I have a large number of nucleotide sequences where many are quite similar to each other and some quite different. I'd like to select a smaller representative set of sequences to use in my analysis that should capture as much of the spread of the full set as possible.
Currently I'm handling this by tabulating pairwise comparisons and selecting a subset of sequences where all sequences in the complete set are no more than X% away from one or more of those in my subset. I do that by starting with an arbitrary sequence, excluding everything close to it, and repeating the whole process with the farthest sequence away as the next start sequence. It roughly works but changing the starting point can give more or less efficient subsets.
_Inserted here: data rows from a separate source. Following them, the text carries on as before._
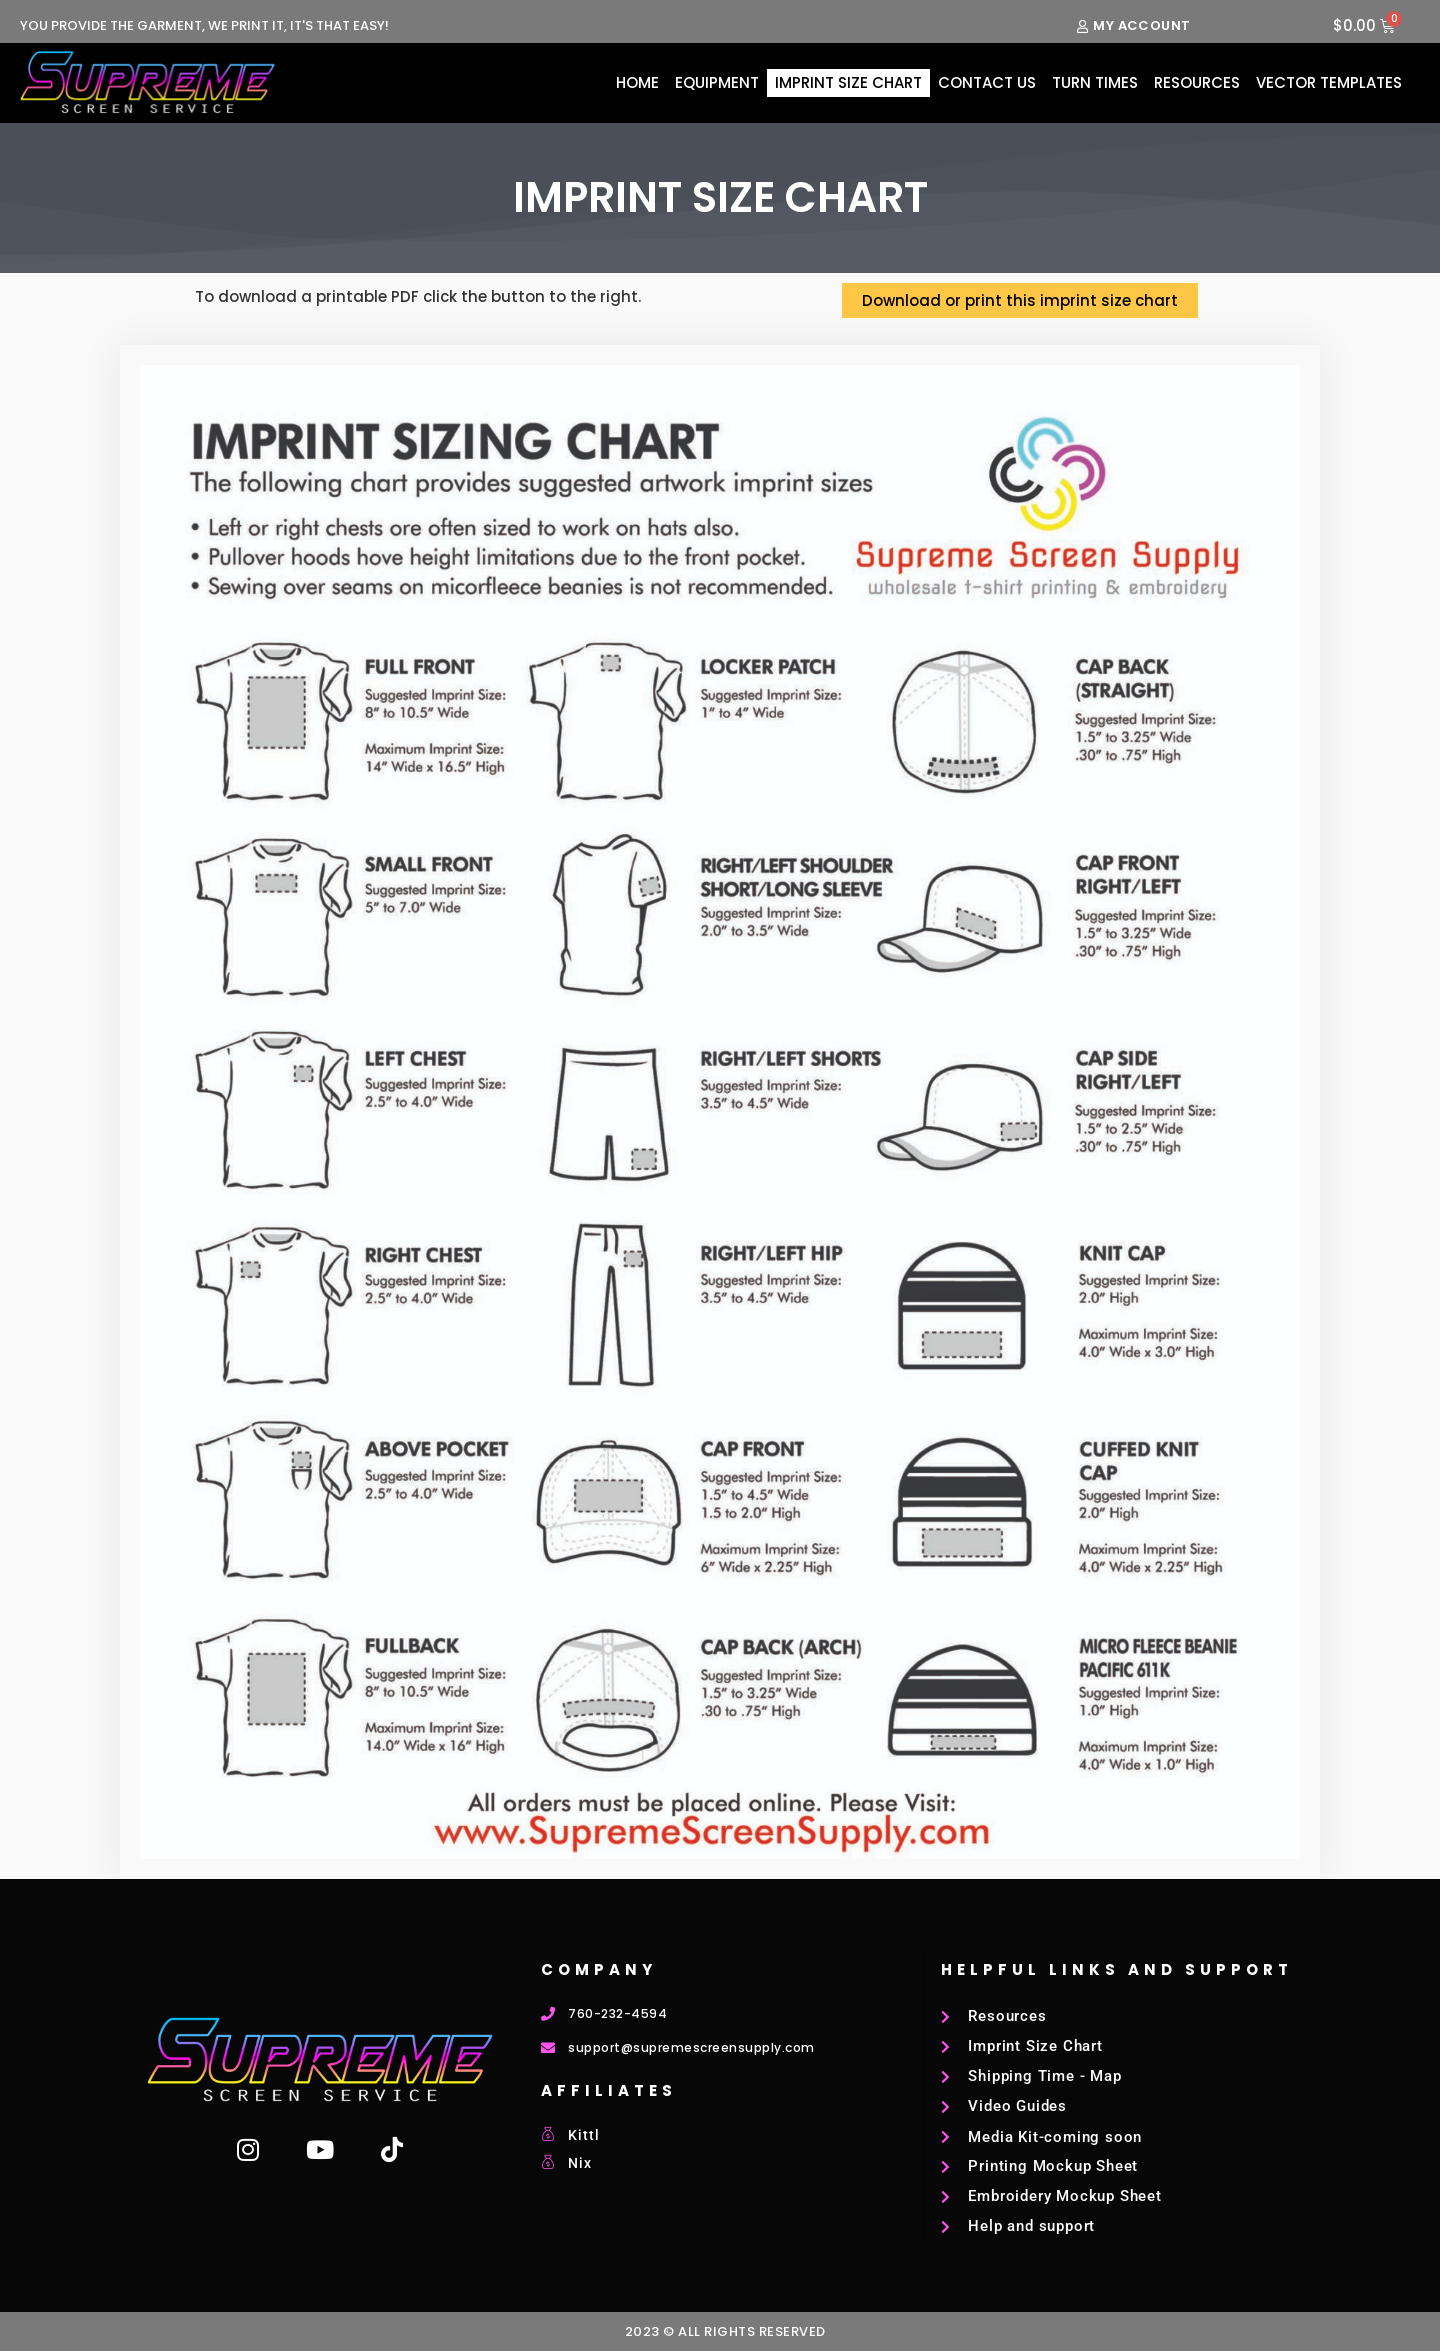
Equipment (717, 82)
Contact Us (987, 82)
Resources (1197, 82)
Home (637, 82)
The first part of my question is, is there a smarter way to go about this to try to minimize the number of representatives needed for a particular identity threshold?
# What I'm using in R
# idents is data frame of query/ref/identity columns with all comparisons
# start is a query to start with
pick_reps <- function(idents, start, thresh=0.99) {
excludes <- subset(idents, ref == start & identity >= thresh)$query
chunk <- subset(idents, ! query %in% excludes)
if (nrow(chunk)) {
farthest <- chunk$query[chunk$identity == min(chunk$identity)][1]
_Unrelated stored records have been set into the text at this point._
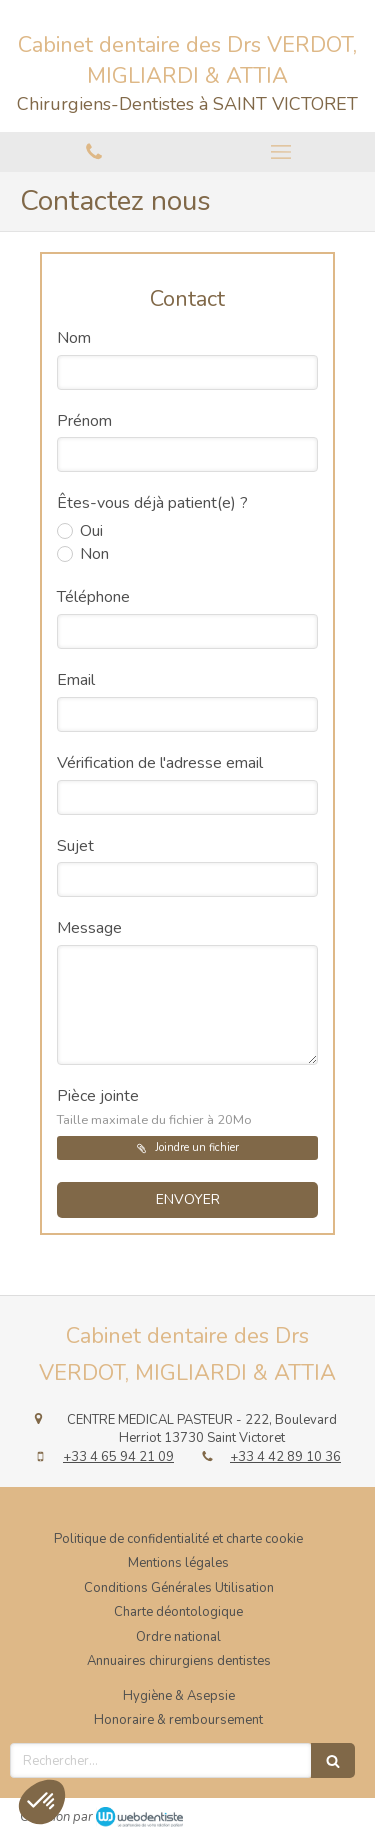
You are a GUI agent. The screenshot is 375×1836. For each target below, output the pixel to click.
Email (76, 680)
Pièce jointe (154, 1107)
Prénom (84, 421)
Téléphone (93, 597)
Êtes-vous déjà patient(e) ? (152, 503)
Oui (89, 531)
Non (92, 554)
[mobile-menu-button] (282, 152)
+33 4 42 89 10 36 (285, 1457)
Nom (74, 338)
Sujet (75, 846)
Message (89, 928)
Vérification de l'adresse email (160, 763)
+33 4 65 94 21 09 (118, 1457)
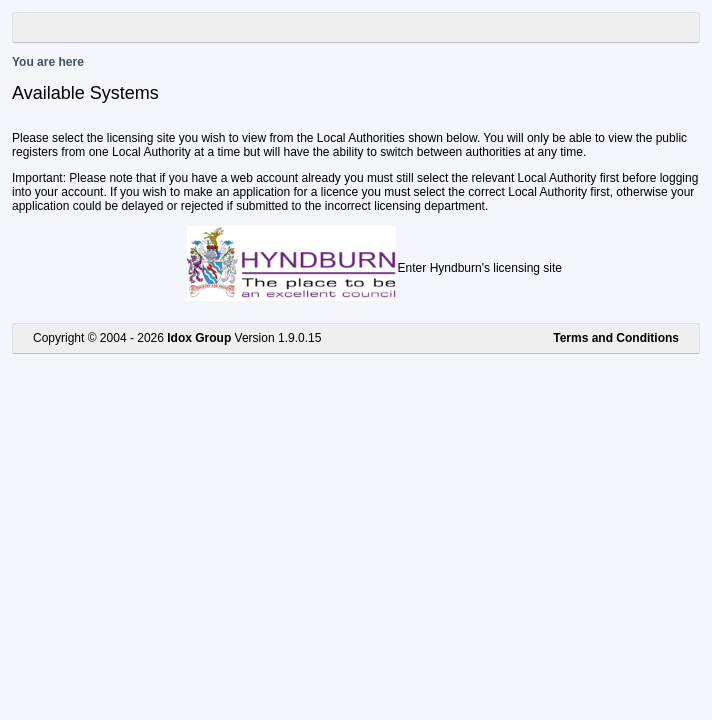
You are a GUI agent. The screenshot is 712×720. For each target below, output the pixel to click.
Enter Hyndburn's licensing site (480, 268)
return(c(start, pick_reps(chunk, farthest, thresh)))
} else {
return(start)
}
}
Where that idents table is something like:
query ref identity
00000014 00000014 1.0
00000014 00000018 0.9703264
00000014 00000031 0.9732938
...
The second part of my question might be, should I do something else entirely? In case this is an XY problem sort of situation: My end goal is a phylogenetic tree of related antibody sequences, but the IgPhyML algorithm is computationally intensive, and when I go from hundreds to thousands of input sequences it bogs down tremendously. Since many of the sequences are very close to each other I can speed things up by leaving many of those out. IgPhyML's suggested methods to improve performance are to either exclude sequences by depth (but I'd rather not, since low-abundance sequences could still be crucial to see how a lineage developed) or run multithreaded (but that doesn't apply to building individual trees like I have here). So I'm trying to find the best way to run this faster while still getting as realistic an impression of the lineage as possible.